Kelly Li
People_

Miss Kelly Li

Thesis work

Thesis title: Taboo Play: Ludic Pleasure and the Transgressive Erotics of Dating Simulations

Thesis abstract:

Pleasure is seen as central to the formation of sexual, gendered and erotic subjectivities within feminist media studies, and is thus inseparable from contemporary considerations of power, privilege, the personal and the political. Mediated eroticism is accordingly regarded as a cultural force with subjugative or emancipatory potential, reflected in its legacy within feminist film studies and feminist literature studies. However, ludic pleasures, which I term as the gendered configurations of desire, intimacy and fantasy in video games, remain under-theorised despite the unique role games play in disseminating cultural myths surrounding sexuality and gender. This lacuna means there is a strong impetus to discover how games, as an emerging medium, (re)produce or disrupt existing ideological and heteropatriarchal arrangements of pleasure in preceding media forms. This thesis works towards a theory of ludic pleasure, specifically taking dating simulations as its object of inquiry to uncover whether interactive romance games can facilitate playful, experimental and non-normative modes of expressing desire for emerging digital audiences.

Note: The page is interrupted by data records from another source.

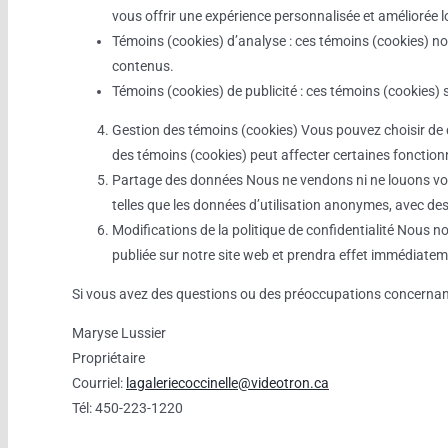
vous offrir une expérience personnalisée et améliorée lo
Témoins (cookies) d’analyse : ces témoins (cookies) nou
contenus.
Témoins (cookies) de publicité : ces témoins (cookies) s
Gestion des témoins (cookies) Vous pouvez choisir de d
des témoins (cookies) peut affecter certaines fonctionn
Partage des données Nous ne vendons ni ne louons vos 
telles que les données d’utilisation anonymes, avec des 
Modifications de la politique de confidentialité Nous n
publiée sur notre site web et prendra effet immédiateme
Si vous avez des questions ou des préoccupations concernant no
Maryse Lussier
Propriétaire
Courriel:
lagaleriecoccinelle@videotron.ca
Tél: 450-223-1220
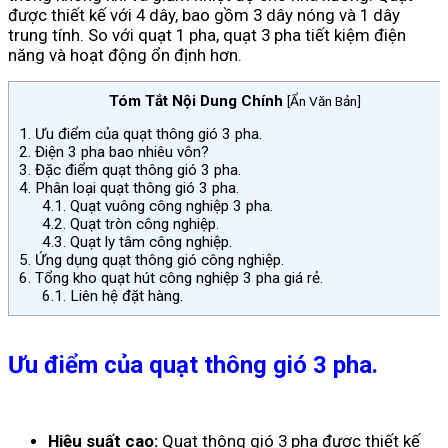
được thiết kế với 4 dây, bao gồm 3 dây nóng và 1 dây
trung tính.
So với quạt 1 pha, quạt 3 pha tiết kiệm điện
năng và hoạt động ổn định hơn.
Tóm Tắt Nội Dung Chính
[
Ẩn Văn Bản
]
1.
Ưu điểm của quạt thông gió 3 pha.
2.
Điện 3 pha bao nhiêu vôn?
3.
Đặc điểm quạt thông gió 3 pha.
4.
Phân loại quạt thông gió 3 pha.
4.1.
Quạt vuông công nghiệp 3 pha.
4.2.
Quạt tròn công nghiệp.
4.3.
Quạt ly tâm công nghiệp.
5.
Ứng dụng quạt thông gió công nghiệp.
6.
Tổng kho quạt hút công nghiệp 3 pha giá rẻ.
6.1.
Liên hệ đặt hàng.
Ưu điểm của quạt thông gió 3 pha.
Hiệu suất cao:
Quạt thông gió 3 pha được thiết kế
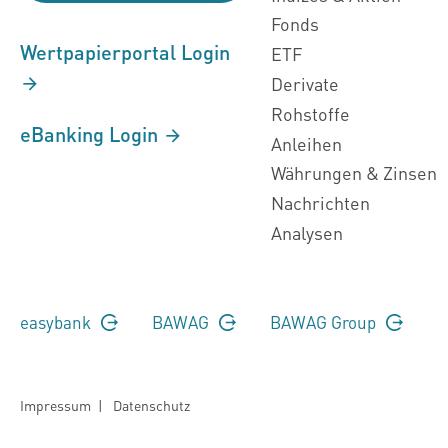
Fonds
Wertpapierportal Login
ETF
Derivate
Rohstoffe
eBanking Login
Anleihen
Währungen & Zinsen
Nachrichten
Analysen
easybank
BAWAG
BAWAG Group
Impressum
|
Datenschutz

Drawing on Adrienne Shaw’s (2017) updated model of Stuart Hall’s canonical Encoding/Decoding (2001) framework for interactive digital media, this project adopts a digital feminist approach: qualitative mixed-methods are utilised to explore the confluence of representational, spectatorial, and subcultural practices associated with dating simulations. While digital technologies have traditionally been inscribed as masculine in limiting ways within game studies and broader culture, this project offers a compelling alternative use for these technologies by examining how they can offer a freer, feminist and transgressive politics of desire for new digital audiences.